However, there is no place among the 34 jobs announced for four of the other candidates who stood against Bolton, including David Kurten and John Rees-Evans, who finished third and fourth.

The second-placed candidate, anti-Islam activist Anne-Marie Waters, is also not among Bolton’s team, but she has now left Ukip to form a new party, called For Britain.

Waters, who has close links to some far right activists, launched the party on Sunday, where she was pictured with Stephen Lennon, who as Tommy Robinson set up the extremist anti-Islam street group the EDL.

Announcing his new team Bolton – whose highest-profile intervention since becoming leader was to talk jokingly about throttling a badger – said the party had “a moral obligation to hold the government to account for taking us out of the European Union”.

“Together, my team and I will now commence the urgent work of projecting our party firmly and decisively into British politics with the purpose of securing our nation’s interests through Brexit and beyond,” he said.

Bolton faces a tough task reinvigorating a party which won almost 4m votes at the 2015 general election but under the leadership Paul Nuttall slumped to fewer than 600,000 in June.

His main deputy is Margot Parker, one of Ukip’s MEPs, while two other MEPs become so-called assistant deputies – Jim Carver and Hookem, who allegedly confronted Woolfe after the latter disclosed he was thinking about defecting from Ukip. Hookem also speaks on fisheries and on veterans issues.

One of Bolton’s fellow candidates, Jane Collins, is the spokeswoman for home affairs.

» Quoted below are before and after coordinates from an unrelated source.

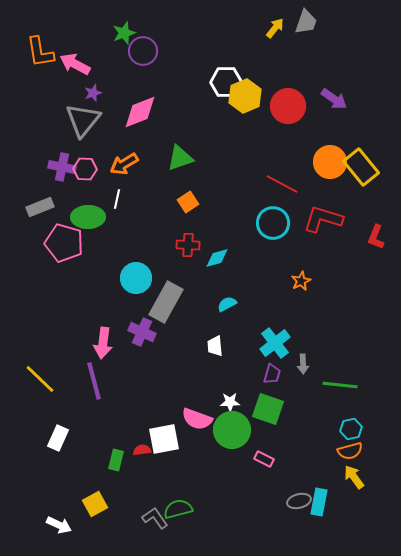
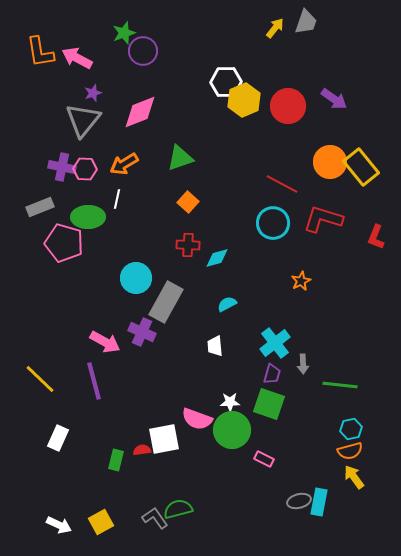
pink arrow at (75, 64): moved 2 px right, 6 px up
yellow hexagon at (245, 96): moved 1 px left, 4 px down
orange square at (188, 202): rotated 15 degrees counterclockwise
pink arrow at (103, 343): moved 2 px right, 1 px up; rotated 68 degrees counterclockwise
green square at (268, 409): moved 1 px right, 5 px up
yellow square at (95, 504): moved 6 px right, 18 px down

Another, Peter Whittle, is demoted from deputy leader to spokesman for London affairs.

While Waters is no longer in the party, another member with vehement anti-Islam views has remained on Bolton’s front bench.

Gerard Batten, another Ukip MEP, stays as spokesman on Brexit, despite arguing that non-Muslims should have a “perfectly rational fear” of the faith, which he described as a “death cult” steeped in violence.